Sonra, benim adıma ve tüm mağdurlar, istismara uğramışlar, zayıflar, hastalar, dullar, öksüzler, terk edilmişler, reddedilmişler, dışlanmışlar, fakirler adına savaşacak doğru bir yargıç olduğunu duymaya başladım. ve muhtaç. Ve ona sorduğumda, davamı alacağını söyledi! Neden? Diye sordum. Çünkü sen buna değersin, diye karşılık verdi. İyi haberlerle geldim dedi. Kırık kalbini iyileştirmeye geldim! Seni umutsuz hapishanesinden kurtarmaya geldim! Hayatının kül yığını karşılığında sana güzellik vermeye geldim! Kederinize karşılık size neşe vermeye geldim! Senin yorgun ruhun karşılığında ağzına bir şarkı koymaya geldiğimi söyledi. Utancın yerine zahmetine iki katına çıkacaksın. Aşağılama yerine neşe duyacaksın. Neden? Çünkü adaleti seviyorum! (İşaya 61)

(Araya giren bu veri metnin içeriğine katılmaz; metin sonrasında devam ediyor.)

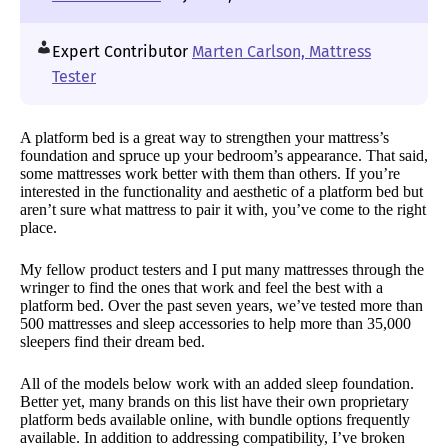
Expert Contributor
Marten Carlson, Mattress
Tester
A platform bed is a great way to strengthen your mattress’s
foundation and spruce up your bedroom’s appearance. That said,
some mattresses work better with them than others. If you’re
interested in the functionality and aesthetic of a platform bed but
aren’t sure what mattress to pair it with, you’ve come to the right
place.
My fellow product testers and I put many mattresses through the
wringer to find the ones that work and feel the best with a
platform bed. Over the past seven years, we’ve tested more than
500 mattresses and sleep accessories to help more than 35,000
sleepers find their dream bed.
All of the models below work with an added sleep foundation.
Better yet, many brands on this list have their own proprietary
platform beds available online, with bundle options frequently
available. In addition to addressing compatibility, I’ve broken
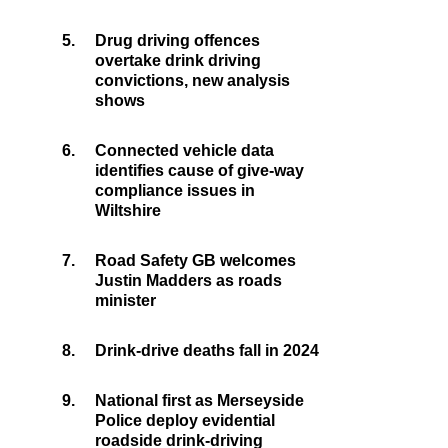
5.
Drug driving offences
overtake drink driving
convictions, new analysis
shows
6.
Connected vehicle data
identifies cause of give-way
compliance issues in
Wiltshire
7.
Road Safety GB welcomes
Justin Madders as roads
minister
8.
Drink-drive deaths fall in 2024
9.
National first as Merseyside
Police deploy evidential
roadside drink-driving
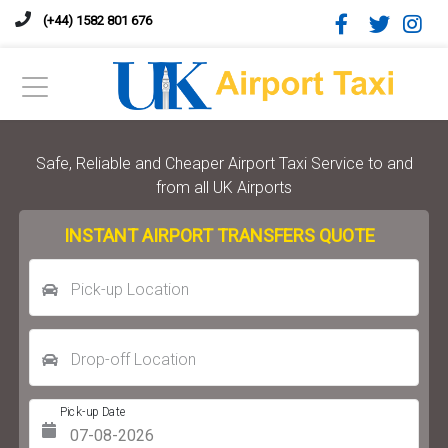
(+44) 1582 801 676
Safe, Reliable and Cheaper Airport Taxi Service to and
from all UK Airports
INSTANT AIRPORT TRANSFERS QUOTE
Pick-up Location
Drop-off Location
Pick-up Date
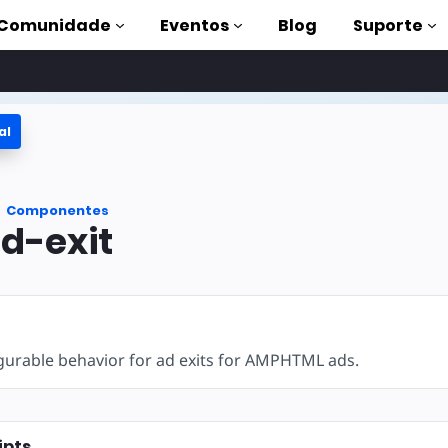
Comunidade
Eventos
Blog
Suporte
al
s
P
Componentes
mpleta
d-exit
on to AMP
 AMP com
gurable behavior for ad exits for AMPHTML ads.
ipts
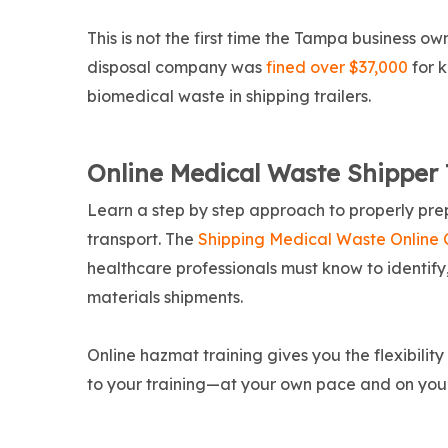
This is not the first time the Tampa business 
disposal company was
fined over $37,000
for 
biomedical waste in shipping trailers.
Online Medical Waste Shipper 
Learn a step by step approach to properly pre
transport. The
Shipping Medical Waste Online 
healthcare professionals must know to identif
materials shipments.
Online hazmat training gives you the flexibilit
to your training—at your own pace and on you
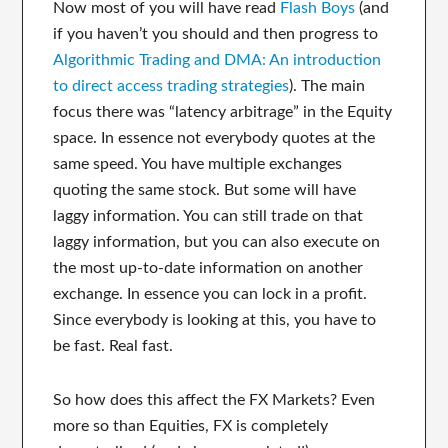
Now most of you will have read
Flash Boys
(and
if you haven’t you should and then progress to
Algorithmic Trading and DMA: An introduction
to direct access trading strategies
). The main
focus there was “latency arbitrage” in the Equity
space. In essence not everybody quotes at the
same speed. You have multiple exchanges
quoting the same stock. But some will have
laggy information. You can still trade on that
laggy information, but you can also execute on
the most up-to-date information on another
exchange. In essence you can lock in a profit.
Since everybody is looking at this, you have to
be fast. Real fast.
So how does this affect the FX Markets? Even
more so than Equities, FX is completely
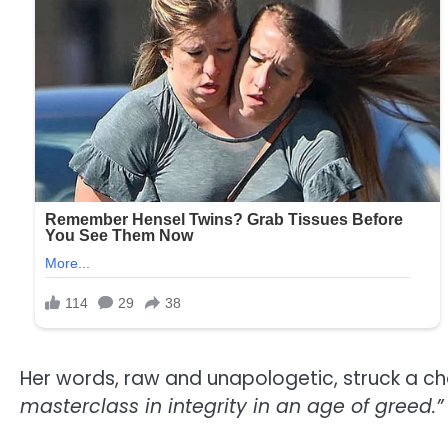
Her words, raw and unapologetic, struck a cho
masterclass in integrity in an age of greed.”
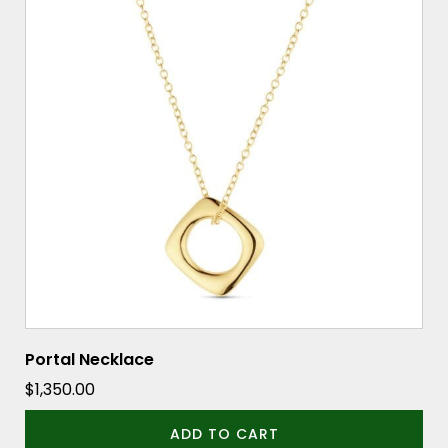
Portal Necklace
$
1,350.00
ADD TO CART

Benimle ağladı! Aslında, ağladığım her gözyaşını şişeledi. Hikayelerimi dinledi! Bana inandı! Bana haysiyetimi ve değerimi geri verdi. Ağlamanı duydum, dedi. Yardım çağrınızı duydum. Beni boğmakla tehdit eden yaşamın öfkeli sularından aldı. Beni kurtardı, dedi, çünkü benden hoşlanıyor. Sonra cesur ol dedi! Korkma. Düşmanlarının peşinden intikamla gideceğim. Seni koruyacağım. Seni teslim edeceğim (Mezmur 18)
Ona inandım! Doğru yargıç İsa bana yenilenmiş bir güç verdi. Hayatımı yedi yıl önce geri aldım. Yine gülüyorum. Yine gülümsüyorum. Artık intihara meyilli umutsuzluğun sarkaçında ileri geri sallanmıyorum. Depresyonda değilim. İçimde tamamen yaşıyorum. Hayatımda hala acı verici durumlar var mı? Evet! Ama şimdi kalıcı bir UMUT sahibiyim. Ve sen de yapabilirsin!
Doğru yargıç sizi seviyor ve her şeyi gördüğünü bilmenizi istiyor! İntikam benimdir, Rabbi geri ödeyeceğim. Tekrar inan. Tekrar güvenin. Tekrar yaşa. Tekrar umut et.